Julia W.P. Hsu, Ph.D.

Professor, Erik Jonsson School of Engineering and Computer Science, University of Texas at DallasJulia W.P. Hsu’s website

Julia W.P. Hsu is a professor of materials science and engineering in the Erik Jonsson School of Engineering and Computer Science at the University of Texas at Dallas (UTD) and holds the Texas Instruments Distinguished Chair in Nanoelectronics. She received her B.S.E. degree in chemical engineering from Princeton University, her M.S. and Ph.D. degrees in physics from Stanford University and did her postdoctoral training at Bell Labs. Before UTD, she worked at the University of Virginia, Lucent Bell Labs and Sandia National Laboratories.

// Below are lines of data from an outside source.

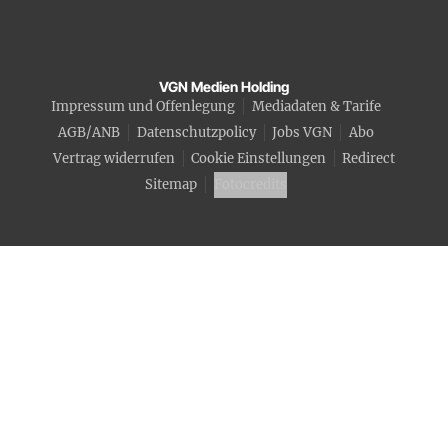
VGN Medien Holding
Impressum und Offenlegung
Mediadaten & Tarife
AGB/ANB
Datenschutzpolicy
Jobs VGN
Abo
Vertrag widerrufen
Cookie Einstellungen
Redirect
Sitemap
Fotocredits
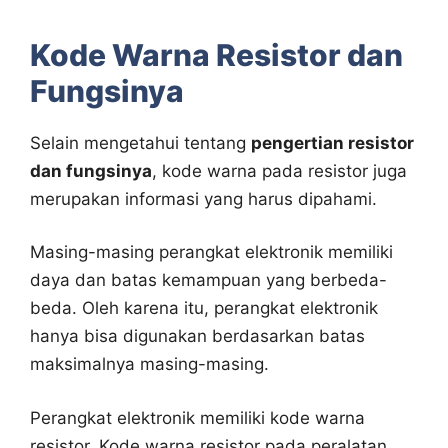
Kode Warna Resistor dan
Fungsinya
Selain mengetahui tentang
pengertian resistor
dan fungsinya
, kode warna pada resistor juga
merupakan informasi yang harus dipahami.
Masing-masing perangkat elektronik memiliki
daya dan batas kemampuan yang berbeda-
beda. Oleh karena itu, perangkat elektronik
hanya bisa digunakan berdasarkan batas
maksimalnya masing-masing.
Perangkat elektronik memiliki kode warna
resistor. Kode warna resistor pada peralatan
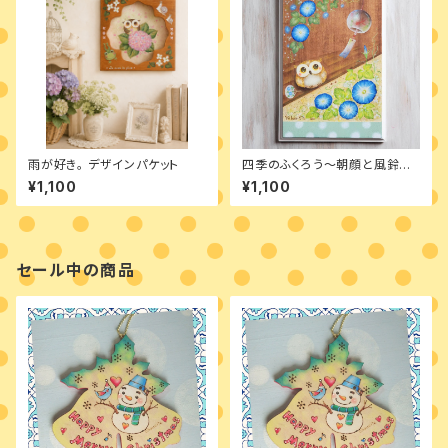
雨が好き。 デザインパケット
四季のふくろう～朝顔と風鈴
デザインパケット
¥1,100
¥1,100
セール中の商品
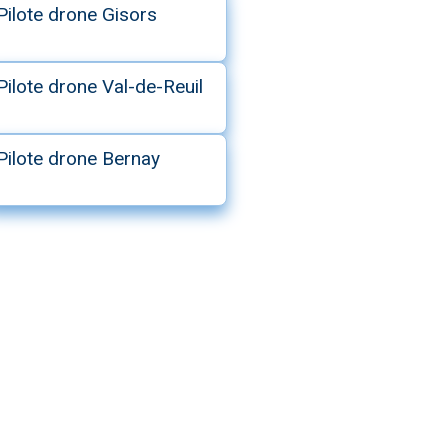
Pilote drone Gisors
Pilote drone Val-de-Reuil
Pilote drone Bernay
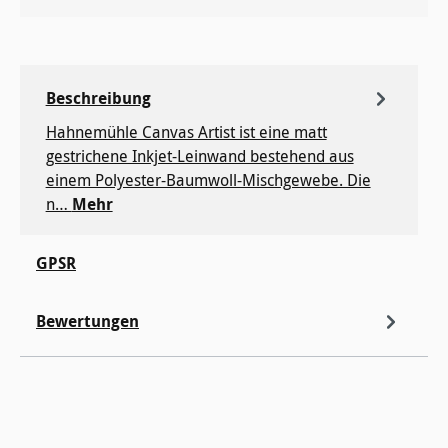
Beschreibung
Hahnemühle Canvas Artist ist eine matt
gestrichene Inkjet-Leinwand bestehend aus
einem Polyester-Baumwoll-Mischgewebe. Die
n…
Mehr
GPSR
Bewertungen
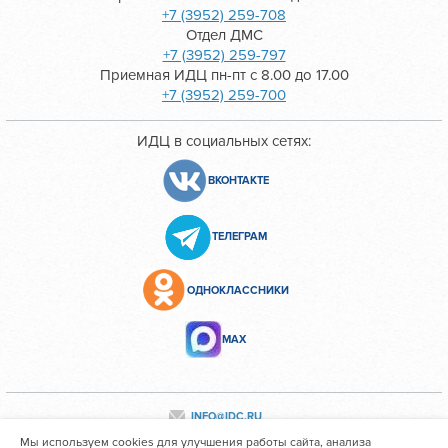
+7 (3952) 259-708
Отдел ДМС
+7 (3952) 259-797
Приемная ИДЦ пн-пт с 8.00 до 17.00
+7 (3952) 259-700
ИДЦ в социальных сетях:
ВКОНТАКТЕ
ТЕЛЕГРАМ
ОДНОКЛАССНИКИ
МАХ
INFO@IDC.RU
Мы используем cookies для улучшения работы сайта, анализа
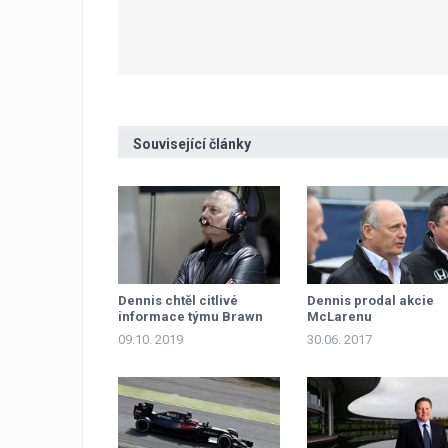
Související články
Dennis chtěl citlivé
Dennis prodal akcie
informace týmu Brawn
McLarenu
GP
09.10. 2019
30.06. 2017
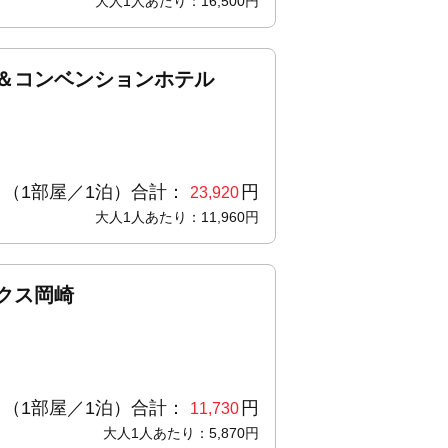
大人1人あたり：16,500円
＆コンベンションホテル
（1部屋／1泊）合計：
円
23,920
大人1人あたり：11,960円
クス岡崎
（1部屋／1泊）合計：
円
11,730
大人1人あたり：5,870円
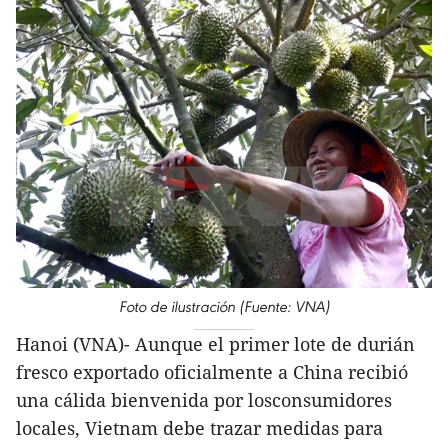
Foto de ilustración (Fuente: VNA)
Hanoi (VNA)- Aunque el primer lote de durián
fresco exportado oficialmente a China recibió
una cálida bienvenida por losconsumidores
locales, Vietnam debe trazar medidas para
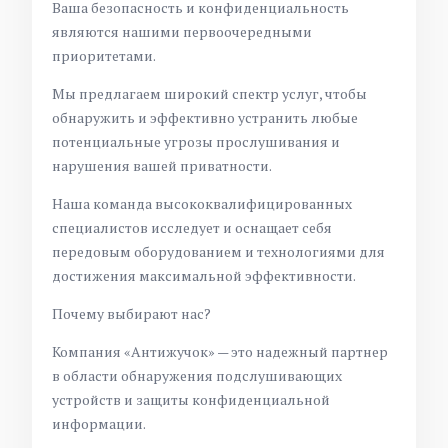
Ваша безопасность и конфиденциальность
являются нашими первоочередными
приоритетами.
Мы предлагаем широкий спектр услуг, чтобы
обнаружить и эффективно устранить любые
потенциальные угрозы прослушивания и
нарушения вашей приватности.
Наша команда высококвалифицированных
специалистов исследует и оснащает себя
передовым оборудованием и технологиями для
достижения максимальной эффективности.
Почему выбирают нас?
Компания «Антижучок» — это надежный партнер
в области обнаружения подслушивающих
устройств и защиты конфиденциальной
информации.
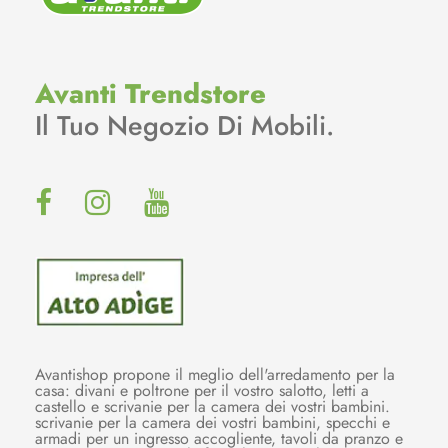
Avanti Trendstore
Il Tuo Negozio Di Mobili.
Avantishop propone il meglio dell'arredamento per la
casa: divani e poltrone per il vostro salotto, letti a
castello e scrivanie per la camera dei vostri bambini.
scrivanie per la camera dei vostri bambini, specchi e
armadi per un ingresso accogliente, tavoli da pranzo e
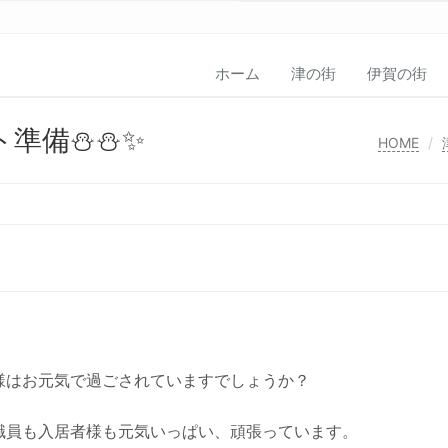
ホーム
津の街
伊賀の街
ト準備⛄⛄✨
HOME
様はお元気で過ごされていますでしょうか？
職員も入居者様も元気いっぱい、頑張っています。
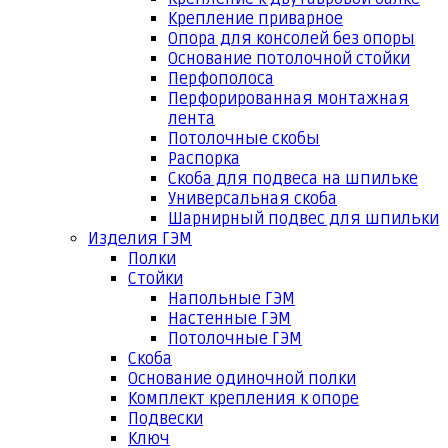
Крепление приварное
Опора для консолей без опоры
Основание потолочной стойки
Перфополоса
Перфорированная монтажная
лента
Потолочные скобы
Распорка
Скоба для подвеса на шпильке
Универсальная скоба
Шарнирный подвес для шпильки
Изделия ГЭМ
Полки
Стойки
Напольные ГЭМ
Настенные ГЭМ
Потолочные ГЭМ
Скоба
Основание одиночной полки
Комплект крепления к опоре
Подвески
Ключ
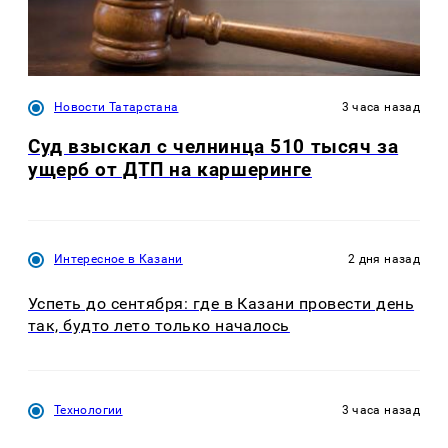
Новости Татарстана
3 часа назад
Суд взыскал с челнинца 510 тысяч за
ущерб от ДТП на каршеринге
Интересное в Казани
2 дня назад
Успеть до сентября: где в Казани провести день
так, будто лето только началось
Технологии
3 часа назад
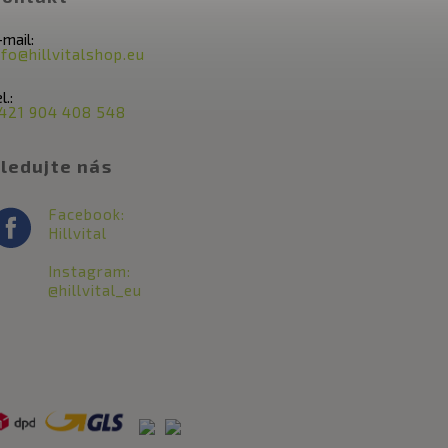
-mail:
nfo@hillvitalshop.eu
l.:
421 904 408 548
ledujte nás
Facebook:
Hillvital
Instagram:
@hillvital_eu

Hsu’s research focuses on nanoscale materials physics on a wide range of materials, from superconductors to organic semiconductors. She has done extensive work on the electronic and photonic properties of materials and devices, in particular, the relationship between the microscopic atomic organization and macroscopic properties of complex materials consisting of dissimilar components such as organics and inorganics. Her current research activities include solution synthesis of metal oxides, physics and application of emergent solar cells, flexible printed electronics, and materials processing using photons. Hsu has over 230 publications, five patents and has given over 200 invited presentations at international meetings, universities and research institutions.

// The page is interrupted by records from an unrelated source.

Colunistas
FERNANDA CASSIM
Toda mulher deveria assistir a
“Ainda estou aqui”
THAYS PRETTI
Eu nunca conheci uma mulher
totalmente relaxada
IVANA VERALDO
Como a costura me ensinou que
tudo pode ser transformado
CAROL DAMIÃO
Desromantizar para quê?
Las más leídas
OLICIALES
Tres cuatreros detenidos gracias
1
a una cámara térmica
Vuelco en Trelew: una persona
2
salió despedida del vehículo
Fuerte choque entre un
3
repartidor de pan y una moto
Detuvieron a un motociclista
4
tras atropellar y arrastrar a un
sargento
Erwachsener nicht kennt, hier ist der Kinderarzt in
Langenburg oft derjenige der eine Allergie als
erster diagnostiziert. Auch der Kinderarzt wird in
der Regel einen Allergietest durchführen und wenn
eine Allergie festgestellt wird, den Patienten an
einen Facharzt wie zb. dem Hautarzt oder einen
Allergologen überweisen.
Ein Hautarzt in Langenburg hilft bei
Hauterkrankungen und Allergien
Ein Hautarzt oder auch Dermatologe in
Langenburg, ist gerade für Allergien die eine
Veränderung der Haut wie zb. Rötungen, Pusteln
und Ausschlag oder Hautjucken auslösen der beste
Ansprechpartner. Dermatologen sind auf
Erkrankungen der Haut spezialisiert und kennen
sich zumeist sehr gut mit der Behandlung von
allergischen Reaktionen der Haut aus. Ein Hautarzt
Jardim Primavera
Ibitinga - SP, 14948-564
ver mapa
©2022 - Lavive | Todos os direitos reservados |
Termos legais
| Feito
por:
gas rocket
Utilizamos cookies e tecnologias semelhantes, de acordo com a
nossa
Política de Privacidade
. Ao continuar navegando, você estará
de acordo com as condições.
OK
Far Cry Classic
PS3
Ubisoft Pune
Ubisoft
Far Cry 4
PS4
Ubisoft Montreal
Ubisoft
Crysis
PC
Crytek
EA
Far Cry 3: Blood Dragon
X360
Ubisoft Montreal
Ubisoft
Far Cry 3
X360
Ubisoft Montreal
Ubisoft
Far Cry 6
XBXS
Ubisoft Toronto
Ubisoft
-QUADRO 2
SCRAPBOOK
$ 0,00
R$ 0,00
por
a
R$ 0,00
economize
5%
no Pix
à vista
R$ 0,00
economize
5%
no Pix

Hsu is a fellow of the American Physical Society (APS), the American Association for the Advancement of Science and the Materials Research Society (MRS). She is an Honorary International Chair Professor at Taipei Tech and was awarded a Hertz Foundation Fellowship, APS Apker Award, a National Science Foundation Young Investigator Award and a Sloan Foundation Research Fellowship. Her professional society services include MRS (meeting chair, board of directors, treasurer, operational committee chair), APS (Division of Materials Physics executive committee, award committee) and Electronic Materials Conference (organizer). She also served on the DOE Basic Energy Sciences advisory committee, National Academies review panels and numerous external advisory committees.

 

Merging machine and human intelligence for energy materials research

Julia Hsu is an experimental materials physicist who has studied materials physics phenomena using traditional approaches such as performing optimization by varying one variable at a time (OVAT). In materials research, optimization is ubiquitous, but the outcomes are typically affected by a multitude of variables. Furthermore, the various input parameters have complex and non-linear interrelationships, creating a combinatorically vast space of possible experimental conditions that cannot be exhaustively tested in practice since performing experiments is time-consuming and expensive.

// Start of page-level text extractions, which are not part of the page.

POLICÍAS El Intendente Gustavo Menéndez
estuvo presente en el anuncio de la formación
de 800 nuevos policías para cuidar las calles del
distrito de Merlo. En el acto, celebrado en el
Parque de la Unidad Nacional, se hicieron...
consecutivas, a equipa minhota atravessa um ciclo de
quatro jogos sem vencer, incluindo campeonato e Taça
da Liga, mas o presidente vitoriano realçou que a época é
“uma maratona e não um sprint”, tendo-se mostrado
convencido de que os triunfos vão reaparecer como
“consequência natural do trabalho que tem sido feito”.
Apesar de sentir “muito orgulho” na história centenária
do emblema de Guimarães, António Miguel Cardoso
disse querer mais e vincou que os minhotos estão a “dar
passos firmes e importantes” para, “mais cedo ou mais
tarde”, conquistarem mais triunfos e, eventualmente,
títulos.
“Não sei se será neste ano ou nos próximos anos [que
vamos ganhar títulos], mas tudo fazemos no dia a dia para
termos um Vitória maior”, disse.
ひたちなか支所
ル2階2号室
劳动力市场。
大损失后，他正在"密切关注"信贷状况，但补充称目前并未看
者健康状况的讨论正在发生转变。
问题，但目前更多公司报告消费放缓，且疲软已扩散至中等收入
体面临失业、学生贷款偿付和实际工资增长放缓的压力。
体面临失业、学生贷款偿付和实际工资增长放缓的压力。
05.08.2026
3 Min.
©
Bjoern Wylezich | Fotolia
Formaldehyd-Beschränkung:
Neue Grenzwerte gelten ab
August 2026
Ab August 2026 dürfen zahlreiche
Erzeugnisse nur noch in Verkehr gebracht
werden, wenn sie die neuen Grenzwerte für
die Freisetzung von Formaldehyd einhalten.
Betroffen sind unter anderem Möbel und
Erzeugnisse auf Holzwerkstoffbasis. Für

Hsu’s Pivot Fellowship discipline will be machine learning (ML), which is at the intersection of mathematics, computer science and statistics, and is now used in many aspects of modern life, e.g., email spam filtering, shopping product recommendation or speech recognition. Bringing ML into materials synthesis and processing can guide expensive experiments to make the most effective use of limited resources and elucidate the complex interdependence among the variables.

During the fellowship, Hsu’s goals are to become proficient in ML approaches and apply them to optimization problems in materials synthesis and processing, particularly energy materials. Her self-learning so far has highlighted big challenges in becoming truly versed in the new discipline, including the different vocabularies and the wide variety of ML frameworks. The Pivot Fellowship offers an invaluable opportunity for me to be embedded in the research group of her mentor, Tonio Buonassisi at MIT, and learn how to effectively apply ML techniques to energy materials research. Not only will the mentorship shorten the time required for her to become proficient in the new field, but it will also minimize the possibility of going in erroneous directions were she on her own. Conversely, she brings domain expertise in diverse materials including polymers, metal oxides, semiconductors and hybrid materials, that will advance ML beyond treating all problems with the same “black box” approach. Furthermore, she believes that it would be more productive to augment the machine with materials science knowledge, physics-based rules, and prior experimental data, instead of “cutting humans out of the loop.”